** Exercise materials follows **

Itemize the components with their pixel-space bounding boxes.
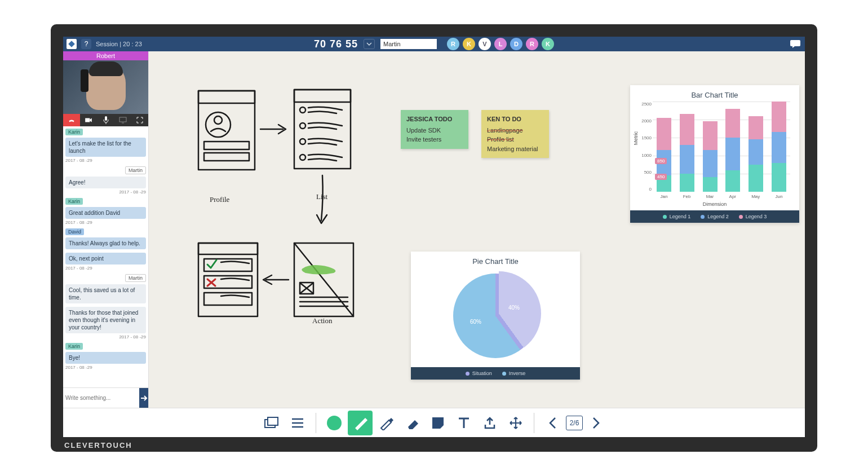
camera-button[interactable] bbox=[80, 114, 97, 126]
screenshare-button[interactable] bbox=[114, 114, 131, 126]
pen-tool[interactable] bbox=[348, 411, 373, 435]
chat-message: Ok, next point bbox=[65, 253, 146, 265]
svg-point-15 bbox=[300, 139, 305, 144]
participant-avatar[interactable]: K bbox=[542, 38, 554, 50]
bar-column bbox=[749, 102, 763, 192]
eraser-tool[interactable] bbox=[400, 411, 424, 435]
svg-point-16 bbox=[300, 155, 305, 160]
whiteboard-canvas[interactable]: Profile List Action JESSICA TODO Update … bbox=[149, 51, 805, 408]
legend-item: Legend 1 bbox=[663, 214, 691, 219]
sticky-title: JESSICA TODO bbox=[406, 114, 463, 124]
bar-column bbox=[725, 102, 740, 192]
svg-rect-6 bbox=[198, 91, 255, 103]
pie-chart-title: Pie Chart Title bbox=[411, 252, 580, 268]
cards-icon[interactable] bbox=[259, 411, 284, 435]
svg-point-8 bbox=[214, 116, 222, 124]
video-feed[interactable] bbox=[63, 60, 148, 114]
help-button[interactable]: ? bbox=[81, 39, 91, 49]
participant-avatar[interactable]: L bbox=[494, 38, 507, 50]
bar-chart-title: Bar Chart Title bbox=[630, 85, 799, 102]
bar-column bbox=[680, 102, 694, 192]
participant-avatar[interactable]: V bbox=[479, 38, 491, 50]
participant-avatar[interactable]: R bbox=[447, 38, 459, 50]
page-indicator[interactable]: 2/6 bbox=[566, 416, 583, 430]
bar-chart-card[interactable]: Bar Chart Title Metric 25002000150010005… bbox=[630, 85, 799, 223]
pie-slice-label: 60% bbox=[470, 319, 481, 325]
legend-item: Inverse bbox=[502, 371, 526, 376]
sticky-note-tool[interactable] bbox=[426, 411, 450, 435]
sticky-line: Invite testers bbox=[406, 135, 463, 144]
svg-rect-12 bbox=[294, 90, 351, 102]
highlighter-tool[interactable] bbox=[374, 411, 398, 435]
chat-sender: Martin bbox=[125, 274, 146, 282]
video-caller-name: Robert bbox=[63, 51, 148, 60]
svg-rect-25 bbox=[268, 417, 278, 425]
prev-page-button[interactable] bbox=[540, 411, 565, 435]
chat-time: 2017 - 08 -29 bbox=[65, 220, 146, 225]
chat-sender: Karin bbox=[65, 129, 83, 135]
hangup-button[interactable] bbox=[63, 114, 80, 126]
chat-sender: Karin bbox=[65, 198, 83, 205]
sticky-title: KEN TO DO bbox=[487, 114, 543, 124]
pie-plot: 40% 60% bbox=[453, 274, 538, 358]
chat-message: Thanks for those that joined even though… bbox=[65, 307, 146, 333]
sticky-line: Marketing material bbox=[487, 144, 543, 154]
svg-rect-10 bbox=[204, 153, 249, 161]
label-action: Action bbox=[312, 316, 332, 325]
sticky-line: Landingpage bbox=[487, 126, 543, 135]
chat-message: Cool, this saved us a lot of time. bbox=[65, 284, 146, 303]
chat-log[interactable]: KarinLet's make the list for the launch2… bbox=[63, 126, 148, 387]
svg-rect-9 bbox=[204, 142, 249, 149]
app-logo-icon[interactable] bbox=[67, 39, 77, 49]
mic-button[interactable] bbox=[97, 114, 114, 126]
next-page-button[interactable] bbox=[584, 411, 609, 435]
chat-time: 2017 - 08 -29 bbox=[65, 365, 146, 370]
svg-rect-3 bbox=[105, 116, 107, 121]
participant-avatar[interactable]: D bbox=[510, 38, 522, 50]
pie-slice-label: 40% bbox=[508, 305, 520, 311]
chat-message: Thanks! Always glad to help. bbox=[65, 237, 146, 249]
video-controls bbox=[63, 114, 148, 126]
menu-icon[interactable] bbox=[285, 411, 310, 435]
text-tool[interactable] bbox=[451, 411, 476, 435]
sticky-line: Update SDK bbox=[406, 126, 463, 135]
chat-sender: Karin bbox=[65, 343, 83, 350]
pie-chart-card[interactable]: Pie Chart Title 40% 60% SituationInverse bbox=[411, 252, 580, 380]
legend-item: Legend 3 bbox=[739, 214, 767, 219]
code-dropdown-icon[interactable] bbox=[364, 39, 375, 49]
sticky-note-ken[interactable]: KEN TO DO Landingpage Profile list Marke… bbox=[481, 110, 549, 158]
bar-plot-area: 850 450 bbox=[653, 102, 790, 192]
chat-send-button[interactable] bbox=[139, 388, 148, 408]
app-header: ? Session | 20 : 23 70 76 55 RKVLDRK bbox=[63, 37, 805, 51]
color-picker[interactable] bbox=[322, 411, 347, 435]
chat-time: 2017 - 08 -29 bbox=[65, 189, 146, 195]
move-tool[interactable] bbox=[503, 411, 528, 435]
chat-sender: Martin bbox=[125, 166, 146, 174]
chat-message: Great addition David bbox=[65, 207, 146, 219]
chat-time: 2017 - 08 -29 bbox=[65, 266, 146, 271]
svg-marker-0 bbox=[68, 41, 75, 47]
x-axis-title: Dimension bbox=[630, 200, 799, 210]
bar-column bbox=[703, 102, 718, 192]
participant-avatar[interactable]: K bbox=[463, 38, 475, 50]
participant-avatars: RKVLDRK bbox=[447, 38, 554, 50]
chat-message: Bye! bbox=[65, 352, 146, 364]
bar-annotation: 850 bbox=[655, 158, 667, 164]
chat-input[interactable] bbox=[63, 388, 139, 408]
label-list: List bbox=[316, 192, 327, 201]
y-axis-ticks: 25002000150010005000 bbox=[635, 102, 652, 192]
chat-time: 2017 - 08 -29 bbox=[65, 158, 146, 163]
sticky-note-jessica[interactable]: JESSICA TODO Update SDK Invite testers bbox=[401, 110, 468, 149]
name-input[interactable] bbox=[380, 39, 437, 49]
share-icon[interactable] bbox=[477, 411, 502, 435]
chat-sender: David bbox=[65, 228, 84, 235]
bar-chart-legend: Legend 1Legend 2Legend 3 bbox=[630, 210, 799, 223]
participant-avatar[interactable]: R bbox=[526, 38, 538, 50]
session-label: Session | 20 : 23 bbox=[96, 41, 142, 47]
chat-toggle-icon[interactable] bbox=[790, 40, 800, 48]
svg-point-13 bbox=[300, 107, 305, 113]
x-axis-labels: JanFebMarAprMayJun bbox=[630, 192, 799, 200]
svg-rect-18 bbox=[198, 243, 258, 254]
legend-item: Situation bbox=[466, 371, 492, 376]
fullscreen-button[interactable] bbox=[131, 114, 148, 126]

** End of Exercise materials **

* _Activity_:
In the records above, find every line with the word "Landingpage" and copy it.

* _Your solution_:
sticky-line: Landingpage bbox=[487, 126, 543, 135]
sticky-note-ken[interactable]: KEN TO DO Landingpage Profile list Marke… bbox=[481, 110, 549, 158]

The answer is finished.